|Consider the types when cutting fat intake|
By Sarah Colby
In the 1980s, many dieters found success following a low-fat diet. Then, just as people started losing weight, almost any product you could think of (including cookies, cakes and chips) became available in a low-fat version.
Instead of cutting out both fat and calories, people started cutting fat and replacing calories with these seemingly “diet friendly” alternatives. Trouble is, they cut out losing weight, too.
So did a low-fat diet really matter? Calories are calories. Ultimately, we lose weight when we eat fewer calories than we use. That is why we need to eat less and be more active to lose weight. As people stopped losing weight on low-fat diets, new nutrition topics became popular.

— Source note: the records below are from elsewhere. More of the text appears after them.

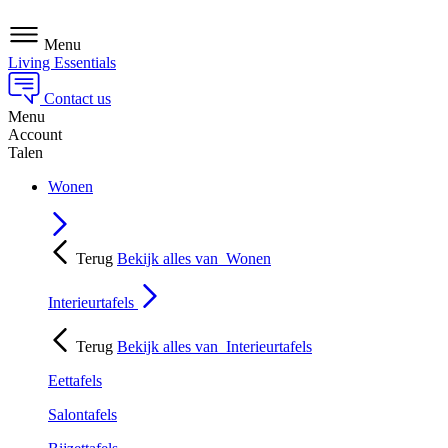
Menu
Living Essentials
Contact us
Menu
Account
Talen
Wonen
Terug
Bekijk alles van
Wonen
Interieurtafels
Terug
Bekijk alles van
Interieurtafels
Eettafels
Salontafels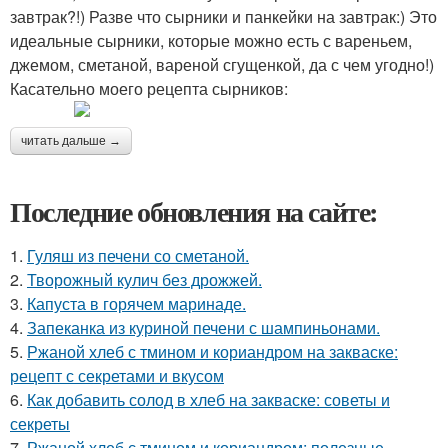
завтрак?!) Разве что сырники и панкейки на завтрак:) Это
идеальные сырники, которые можно есть с вареньем,
джемом, сметаной, вареной сгущенкой, да с чем угодно!)
Касательно моего рецепта сырников:
читать дальше →
Последние обновления на сайте:
1.
Гуляш из печени со сметаной.
2.
Творожный кулич без дрожжей.
3.
Капуста в горячем маринаде.
4.
Запеканка из куриной печени с шампиньонами.
5.
Ржаной хлеб с тмином и кориандром на закваске:
рецепт с секретами и вкусом
6.
Как добавить солод в хлеб на закваске: советы и
секреты
7.
Ржаной хлеб с тмином и кориандром: полезные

A hot new topic was high protein versus high carbohydrate. But USDA Grand Forks Human Nutrition Research Center researchers recently found that most Americans are not eating too much carbohydrate or protein. Most Americans are eating too much fat, specifically saturated fat. The research also found that eating too much fat was related to increased waist size.

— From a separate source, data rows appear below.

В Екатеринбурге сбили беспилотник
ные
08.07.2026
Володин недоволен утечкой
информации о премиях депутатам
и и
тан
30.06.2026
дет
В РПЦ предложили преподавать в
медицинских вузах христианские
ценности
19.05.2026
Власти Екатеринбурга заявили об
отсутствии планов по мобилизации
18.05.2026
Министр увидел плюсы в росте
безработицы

So, should we stop focusing on the high carbohydrate versus protein debate and start talking about fat again?
In the 1980s, the message was only “eat less fat” and did not specify what type of fat to eat less of and what type we needed to eat more of.
If you are thinking of refocusing on a simple low-fat diet, consider some helpful nutrition information about the types of fats that are available to eat.
There are two main types of fats, saturated and unsaturated. The yellow, thick, gunk that forms in a cool pan after cooking meat is saturated fat. Saturated fat tends to be solid at room temperature. Unsaturated fats tend to be liquid.
You can think about saturated fat being the same way in the body. That thick yellow gunk gets in the body and clogs up the arteries (atherosclerosis). This can lead to a heart attack or stroke. Saturated fat mostly is found in animal products. You can decrease your intake of saturated fat by taking off chicken skin, cutting off visible fat, not using lard or bacon when cooking, baking not frying and using less butter, cream, or gravies. You can also read food labels and avoid products with more than 10 percent DV (daily value) of saturated fat.
Reading food labels also can help you avoid trans fats. Trans fats are made when (healthy) oils are hydrogenated. Hydrogenation makes the oils more solid at room temperature, so the packaged foods can stay on the shelf longer without going bad. Unfortunately, trans fats clog up your body just as badly as saturated fats. Trans fats are often found in packaged foods and fried foods. You can decrease your trans fat intake by reading food labels and avoiding products with trans fats.
There currently is a national movement to reduce Americans' intake of trans fat. The food industry is providing more trans fat-free products. Some entire countries have banned trans fats altogether. Recently, New York banned the use of trans fats in restaurants.
While there are types of fats to avoid, there also are healthy fats to seek out. We find healthy unsaturated (monounsaturated or polyunsaturated) fats in fish, nuts, seeds and plant oils (including olive and canola oil).
Other unsaturated fats you may have heard about are omega fatty acids.
There are two essential omega fatty acids, omega-3 and omega-6. Omega-3 fatty acids are found primarily in salmon and other cold water fish, as well as in ground flax seed (a locally grown good-for-you product!) There has been concern with mercury contamination in fish. The fish we most need to limit are primarily predator fish (such as shark). Researchers believe eating other fish (such as salmon) two to three times a week is not only safe, but also is healthy.
Omega-3 fatty acids help to reduce inflammation and allow blood to flow more freely. This is important in reducing risks from many diseases including arthritis, asthma, obesity, diabetes and heart disease. Omega-6 fatty acid, found in plant oils, helps the body produce inflammatory and blood clotting responses. Think of Omega-6 fatty acids as the plant world's type of internal Band-Aid.
For every gram of omega-3 we eat, we need approximately 4 grams of omega-6. A problem in America is that for every gram of omega-3 in our diet, we eat about 10 to 50 grams of omega-6.
To be as healthy as we can be, we need to eat less saturated fat by eating less animal fat, fried foods and highly processed foods. At the same time, we need to eat more healthy fat from nuts, seeds and cold-water fish.